WORK TO BE COMPLETED | Scan the entries for "территории". Every line that holds it is to be copied.

INFORMATION PROVIDED |
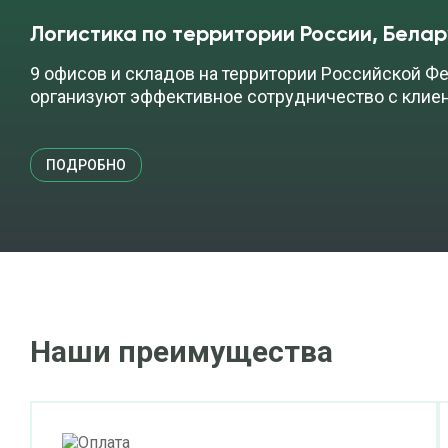
Логистика по территории России, Белар
9 офисов и складов на территории Российской Фе
организуют эффективное сотрудничество с клие
ПОДРОБНО
Наши преимущества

TASK SOLUTION |
Логистика по территории России, Белар
9 офисов и складов на территории Российской Фе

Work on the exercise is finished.